» AIM OF THE EXERCISE: The answer should be every line below, repeated exactly, with the images left out.

RECORDS FOR THIS TASK START

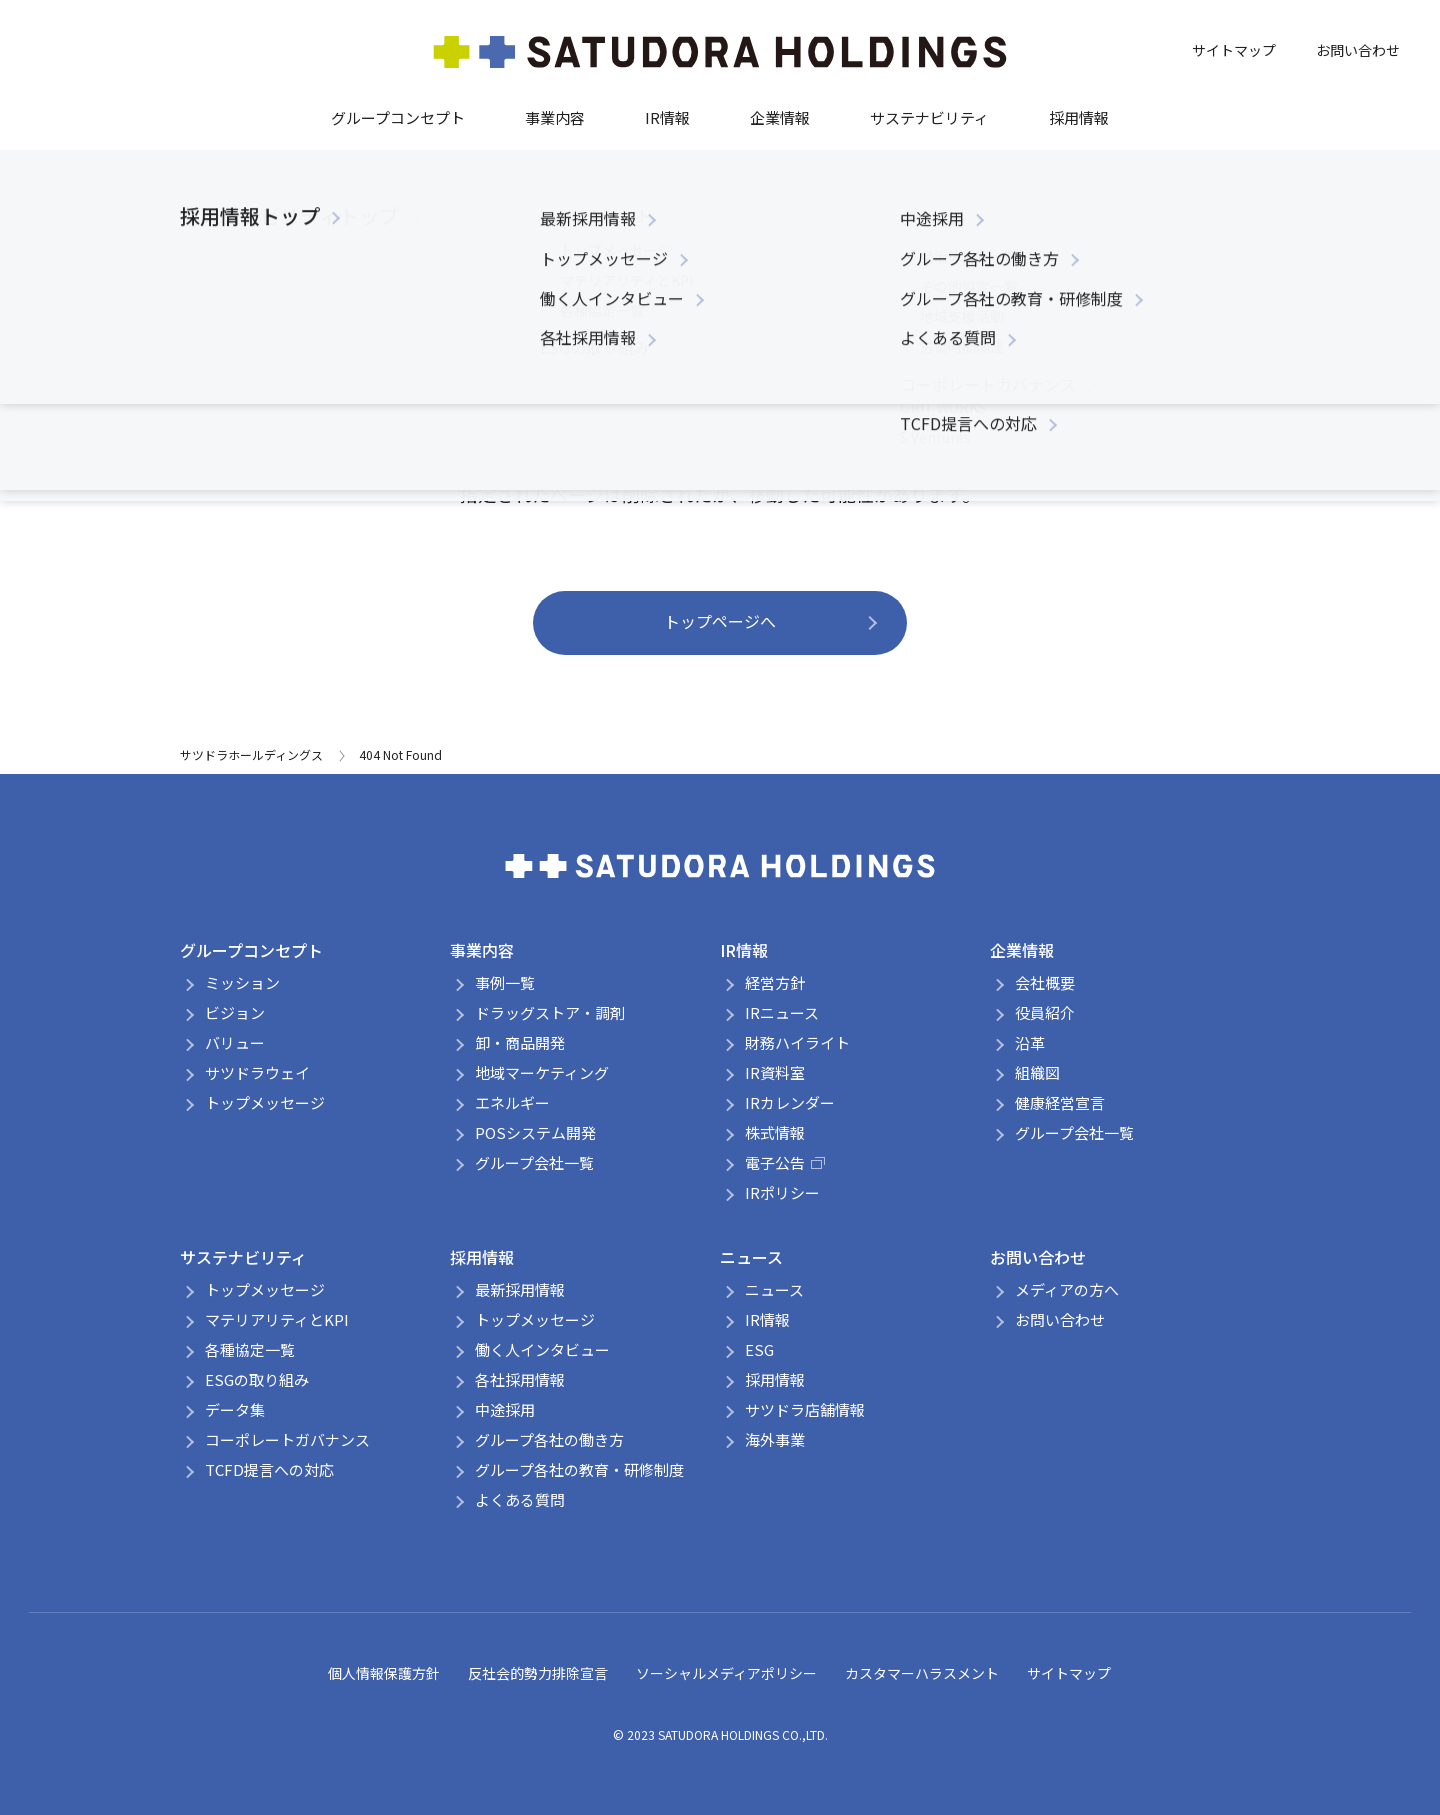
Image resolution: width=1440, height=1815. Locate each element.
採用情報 (1079, 117)
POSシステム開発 (535, 1132)
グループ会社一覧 (534, 1162)
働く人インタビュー (542, 1349)
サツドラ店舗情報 (805, 1409)
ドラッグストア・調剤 (550, 1012)
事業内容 (555, 117)
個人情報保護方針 (384, 1673)
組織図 (1037, 1072)
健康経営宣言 (1060, 1102)
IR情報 (667, 117)
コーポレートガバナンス (287, 1439)
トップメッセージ (265, 1102)
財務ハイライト (797, 1042)
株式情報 (775, 1132)
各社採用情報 (520, 1379)
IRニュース (782, 1012)
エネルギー (512, 1102)
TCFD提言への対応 (269, 1469)
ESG (759, 1349)
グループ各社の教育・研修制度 (579, 1469)
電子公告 (785, 1162)
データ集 (235, 1409)
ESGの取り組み (257, 1379)
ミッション (242, 982)
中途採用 (505, 1409)
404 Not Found (400, 754)
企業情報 (780, 117)
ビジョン (235, 1012)
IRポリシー (782, 1192)
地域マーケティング (542, 1072)
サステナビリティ (929, 117)
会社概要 (1045, 982)
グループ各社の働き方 (549, 1439)
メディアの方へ (1067, 1289)
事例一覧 (505, 982)
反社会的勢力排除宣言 (538, 1673)
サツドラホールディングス (251, 754)
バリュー (235, 1042)
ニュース (751, 1257)
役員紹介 (1045, 1012)
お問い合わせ (1358, 50)
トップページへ (720, 621)
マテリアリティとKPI (277, 1319)
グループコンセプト (398, 117)
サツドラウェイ (257, 1072)
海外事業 (775, 1439)
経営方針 (775, 982)
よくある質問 (520, 1499)
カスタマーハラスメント (922, 1673)
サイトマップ (1234, 50)
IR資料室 (775, 1072)
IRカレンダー (790, 1102)
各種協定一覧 (250, 1349)
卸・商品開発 (520, 1042)
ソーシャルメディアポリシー (726, 1673)
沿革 (1030, 1042)
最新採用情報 (520, 1289)
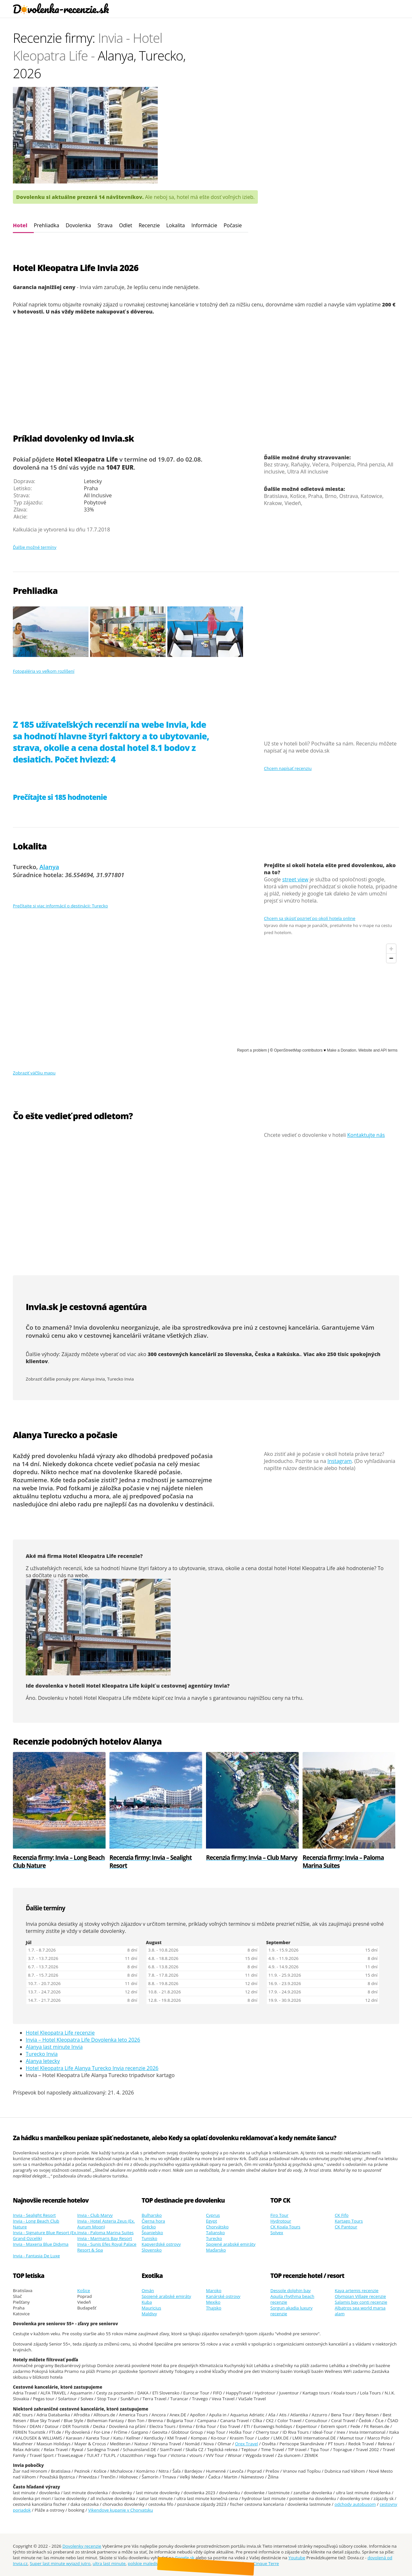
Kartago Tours (349, 2221)
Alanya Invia (93, 1379)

RECORDS FOR THIS TASK END

» RESULT OF THIS EXERCISE:
Image resolution: width=1440, height=1815. Locate each element.
採用情報 (1079, 117)
POSシステム開発 (535, 1132)
グループ会社一覧 (534, 1162)
働く人インタビュー (542, 1349)
サツドラ店舗情報 (805, 1409)
ドラッグストア・調剤 (550, 1012)
事業内容 (555, 117)
個人情報保護方針 (384, 1673)
組織図 (1037, 1072)
健康経営宣言 (1060, 1102)
IR情報 (667, 117)
コーポレートガバナンス (287, 1439)
トップメッセージ (265, 1102)
財務ハイライト (797, 1042)
株式情報 (775, 1132)
各社採用情報 (520, 1379)
IRニュース (782, 1012)
エネルギー (512, 1102)
TCFD提言への対応 (269, 1469)
ESG (759, 1349)
グループ各社の教育・研修制度 (579, 1469)
電子公告 (785, 1162)
データ集 (235, 1409)
ESGの取り組み (257, 1379)
ミッション (242, 982)
中途採用 (505, 1409)
404 Not Found (400, 754)
企業情報 (780, 117)
ビジョン (235, 1012)
IRポリシー (782, 1192)
地域マーケティング (542, 1072)
サステナビリティ (929, 117)
会社概要 (1045, 982)
グループ各社の働き方 (549, 1439)
メディアの方へ (1067, 1289)
事例一覧 (505, 982)
反社会的勢力排除宣言 (538, 1673)
サツドラホールディングス (251, 754)
バリュー (235, 1042)
ニュース (751, 1257)
役員紹介 (1045, 1012)
お問い合わせ (1358, 50)
トップページへ (720, 621)
マテリアリティとKPI (277, 1319)
グループコンセプト (398, 117)
サツドラウェイ (257, 1072)
海外事業 (775, 1439)
経営方針 (775, 982)
よくある質問 (520, 1499)
カスタマーハラスメント (922, 1673)
サイトマップ (1234, 50)
IR資料室 (775, 1072)
IRカレンダー (790, 1102)
各種協定一覧 (250, 1349)
卸・商品開発 (520, 1042)
ソーシャルメディアポリシー (726, 1673)
沿革 (1030, 1042)
最新採用情報 (520, 1289)
Kartago Tours (349, 2221)
Alanya Invia (93, 1379)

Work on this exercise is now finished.